Le M HKA d’Anvers fait de la résistance. Le projet du gouvernement flamand visant à le faire passer du statut de musée à celui de centre d’art et de transférer sa collection au SMAK de Gand n’en finit pas de faire des vagues. Cette réforme du paysage muséal flamand, pilotée par la ministre de la Culture, Caroline Gennez, a suscité une puissante levée de boucliers et la colère de tous les acteurs de l’écosystème anversois, de la scène belge et de personnalités internationales. Outre leur soutien au musée, tous font part de leur incompréhension face à cette décision infondée mais aussi au manque total de concertation qui y a présidé.

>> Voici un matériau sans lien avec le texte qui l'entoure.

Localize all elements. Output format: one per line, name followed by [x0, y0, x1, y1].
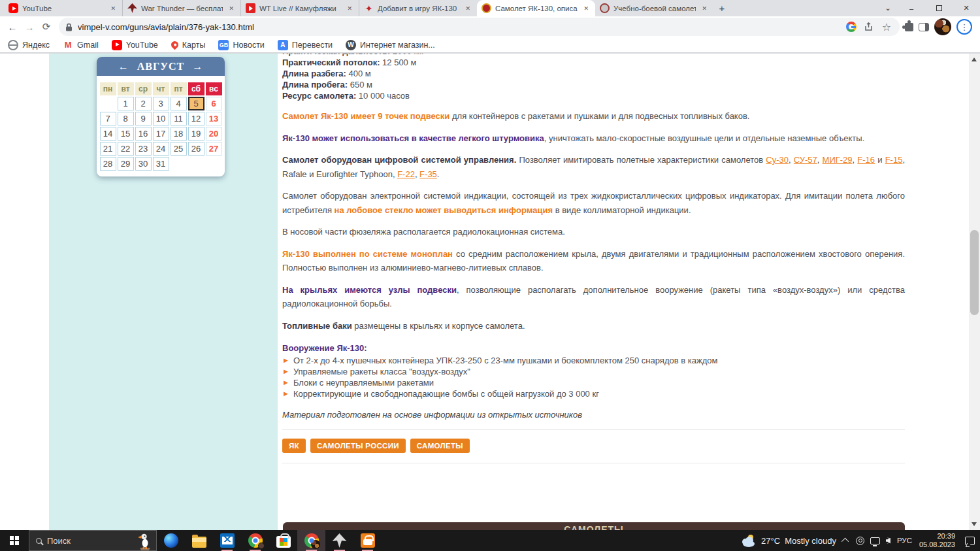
- page-scrollbar[interactable]: [969, 54, 980, 530]
- close-button[interactable]: ✕: [953, 0, 980, 16]
- browser-tab[interactable]: WT Live // Камуфляжи✕: [240, 0, 359, 16]
- tag-button[interactable]: САМОЛЕТЫ РОССИИ: [310, 439, 406, 453]
- calendar-day[interactable]: 3: [153, 97, 169, 110]
- calendar-day[interactable]: 11: [171, 112, 187, 125]
- calendar-day[interactable]: 18: [171, 127, 187, 141]
- tag-button[interactable]: ЯК: [282, 439, 306, 453]
- bookmark-item[interactable]: GBНовости: [218, 40, 264, 50]
- puffin-bird-image[interactable]: [135, 530, 155, 550]
- calendar-day[interactable]: 22: [118, 142, 134, 156]
- language-indicator[interactable]: РУС: [897, 537, 912, 544]
- calendar-day[interactable]: 5: [188, 97, 204, 110]
- calendar-day[interactable]: 29: [118, 157, 134, 171]
- calendar-prev-icon[interactable]: ←: [118, 61, 129, 73]
- extensions-icon[interactable]: [905, 23, 913, 31]
- taskbar-app-war-thunder[interactable]: [325, 530, 353, 551]
- aircraft-link[interactable]: F-15: [885, 155, 903, 165]
- minimize-button[interactable]: –: [898, 0, 925, 16]
- taskbar-app-store[interactable]: [269, 530, 297, 551]
- tab-close-icon[interactable]: ✕: [463, 5, 472, 12]
- bookmark-item[interactable]: Яндекс: [8, 40, 50, 50]
- bookmark-item[interactable]: AПеревести: [278, 40, 333, 50]
- taskbar-app-guard[interactable]: [353, 530, 382, 551]
- bookmark-item[interactable]: YouTube: [112, 40, 158, 50]
- calendar-day[interactable]: 19: [188, 127, 204, 141]
- calendar-day[interactable]: 10: [153, 112, 169, 125]
- aircraft-link[interactable]: МИГ-29: [823, 155, 853, 165]
- aircraft-link[interactable]: F-16: [857, 155, 875, 165]
- browser-tab[interactable]: YouTube✕: [4, 0, 122, 16]
- clock-widget[interactable]: 20:39 05.08.2023: [919, 532, 955, 549]
- tag-button[interactable]: САМОЛЕТЫ: [410, 439, 470, 453]
- taskbar-search-input[interactable]: Поиск: [29, 530, 157, 551]
- forward-button[interactable]: →: [21, 18, 38, 35]
- aircraft-link[interactable]: F-22: [397, 169, 415, 179]
- bookmark-item[interactable]: WИнтернет магазин...: [346, 40, 435, 50]
- calendar-day[interactable]: 28: [100, 157, 116, 171]
- browser-tab[interactable]: Самолет ЯК-130, описание, хара✕: [477, 0, 595, 16]
- calendar-day[interactable]: 16: [135, 127, 152, 141]
- calendar-day[interactable]: 21: [100, 142, 116, 156]
- scrollbar-thumb[interactable]: [970, 230, 979, 315]
- google-icon[interactable]: [846, 22, 857, 32]
- calendar-next-icon[interactable]: →: [192, 61, 203, 73]
- network-icon[interactable]: [870, 537, 880, 544]
- calendar-day[interactable]: 14: [100, 127, 116, 141]
- calendar-day[interactable]: 13: [206, 112, 222, 125]
- bookmark-item[interactable]: Карты: [171, 41, 206, 50]
- calendar-day[interactable]: 23: [135, 142, 152, 156]
- calendar-day[interactable]: 30: [135, 157, 152, 171]
- calendar-day[interactable]: 12: [188, 112, 204, 125]
- calendar-day[interactable]: 6: [206, 97, 222, 110]
- tab-close-icon[interactable]: ✕: [581, 5, 591, 12]
- tray-expand-icon[interactable]: [841, 538, 849, 545]
- calendar-day[interactable]: 20: [206, 127, 222, 141]
- scroll-up-icon[interactable]: [972, 58, 977, 61]
- profile-avatar[interactable]: [934, 18, 951, 35]
- tab-close-icon[interactable]: ✕: [345, 5, 354, 12]
- aircraft-link[interactable]: F-35: [419, 169, 437, 179]
- taskbar-app-chrome-active[interactable]: [297, 530, 325, 551]
- new-tab-button[interactable]: +: [713, 0, 730, 16]
- aircraft-link[interactable]: Су-30: [766, 155, 789, 165]
- notification-center-icon[interactable]: [965, 537, 975, 545]
- calendar-day[interactable]: 27: [206, 142, 222, 156]
- start-button[interactable]: [0, 530, 29, 551]
- taskbar-app-edge[interactable]: [157, 530, 185, 551]
- taskbar-app-mail[interactable]: [213, 530, 241, 551]
- bookmark-item[interactable]: MGmail: [63, 40, 99, 50]
- calendar-day[interactable]: 7: [100, 112, 116, 125]
- calendar-day[interactable]: 8: [118, 112, 134, 125]
- scroll-down-icon[interactable]: [972, 522, 977, 526]
- calendar-day[interactable]: 17: [153, 127, 169, 141]
- maximize-button[interactable]: [925, 0, 953, 16]
- share-icon[interactable]: [862, 20, 875, 33]
- tab-close-icon[interactable]: ✕: [108, 5, 118, 12]
- weather-widget[interactable]: 27°C Mostly cloudy: [740, 533, 836, 548]
- back-button[interactable]: ←: [4, 18, 21, 35]
- aircraft-link[interactable]: СУ-57: [794, 155, 817, 165]
- address-bar[interactable]: vimpel-v.com/guns/avia/plain/376-yak-130…: [59, 18, 900, 36]
- calendar-day[interactable]: 15: [118, 127, 134, 141]
- browser-tab[interactable]: War Thunder — бесплатная онл✕: [122, 0, 240, 16]
- calendar-day[interactable]: 25: [171, 142, 187, 156]
- calendar-day[interactable]: 9: [135, 112, 152, 125]
- tab-search-button[interactable]: ⌄: [878, 0, 898, 16]
- calendar-day[interactable]: 4: [171, 97, 187, 110]
- calendar-day[interactable]: 24: [153, 142, 169, 156]
- reload-button[interactable]: ⟳: [38, 18, 55, 35]
- calendar-day[interactable]: 26: [188, 142, 204, 156]
- browser-tab[interactable]: ✦Добавит в игру ЯК-130 - Предл✕: [359, 0, 477, 16]
- tab-close-icon[interactable]: ✕: [227, 5, 236, 12]
- taskbar-app-explorer[interactable]: [185, 530, 213, 551]
- calendar-day[interactable]: 1: [118, 97, 134, 110]
- browser-menu-icon[interactable]: ⋮: [956, 19, 972, 35]
- tray-people-icon[interactable]: [856, 537, 864, 545]
- side-panel-icon[interactable]: [919, 23, 929, 31]
- browser-tab[interactable]: Учебно-боевой самолет Як-130✕: [595, 0, 713, 16]
- calendar-day[interactable]: 31: [153, 157, 169, 171]
- calendar-day[interactable]: 2: [135, 97, 152, 110]
- bookmark-star-icon[interactable]: ☆: [880, 20, 893, 33]
- taskbar-app-chrome[interactable]: [241, 530, 269, 551]
- tab-close-icon[interactable]: ✕: [700, 5, 709, 12]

La résistance s’est rapidement organisée autour d’un collectif créé pour l’occasion, Museum at Risk, réunissant artistes, curateurs, professionnels du monde culturel et juristes.
Parmi les figures de proue du mouvement, citons les peintres Luc Tuymans et Rinus Van de Velde, ou l’ancien, mais toujours influent galeriste Frank Demaegd (Zeno X Gallery à Anvers, fermée récemment).
Le collectif défend le maintien d’un musée d’art contemporain de plein exercice à Anvers et de la pleine possession de sa collection, demande la mise en place d’une infrastructure adéquate, d’un financement durable et exige un droit de consultation et de codécision dans ce projet de réforme du paysage muséal en Flandre, car « la connaissance ne réside pas uniquement chez les experts au sommet, mais aussi chez les experts de terrain », plaide-t-il.
Les protagonistes s’appuient sur des avis juridiques qualifiant ces projets ministériels de « manifestement illégaux », car ils violeraient des principes de bonne gouvernance, comme ceux de « la confiance légitime, du droit de destination des artistes et de l’obligation de concertation ».
Dans le cas anversois, ce droit de destination est crucial, car 70 % de la collection du M HKA est constituée de dons et d’œuvres juridiquement liées à la ville d’Anvers ou au musée lui-même, notamment celles héritées de la Fondation Gordon Matta-Clark, à l’origine de l’institution. Outre des artistes belges, plusieurs plasticiens internationaux ont déjà menacé de retirer leurs œuvres (tels Marina Abramović, Anish Kapoor, Emilia Kabakov, James Turrell, Otobong Nkanga et les ayants droit de Christian Boltanski) si celles-ci devaient déménager du musée.
Si le gouvernement flamand a toujours affirmé que cette décision se basait sur des avis d’une commission d’évaluation qui a décelé des carences dans la gestion de l’institution,la ministre a, pour sa part, commencé à faire marche arrière la semaine dernière en parlant de la possibilité d’une « seconde chance » octroyée au M HKA. Elle rappelle qu’une période de transition de deux ans est prévue, soit un laps de temps propice à la discussion et à la concertation avec le secteur, tout en soulignant « devoir reconnaître que nous avons beaucoup de musées en Flandre ». Si elle ne ferme pas définitivement la porte à ce que le M HKA « cherche et obtienne davantage de soutien pour poursuivre ses fonctions muséales, il faut que l’institution soit en capacité de remplir ces mêmes fonctions, ce qui n’est pas suffisamment le cas aujourd’hui », explique-t-elle.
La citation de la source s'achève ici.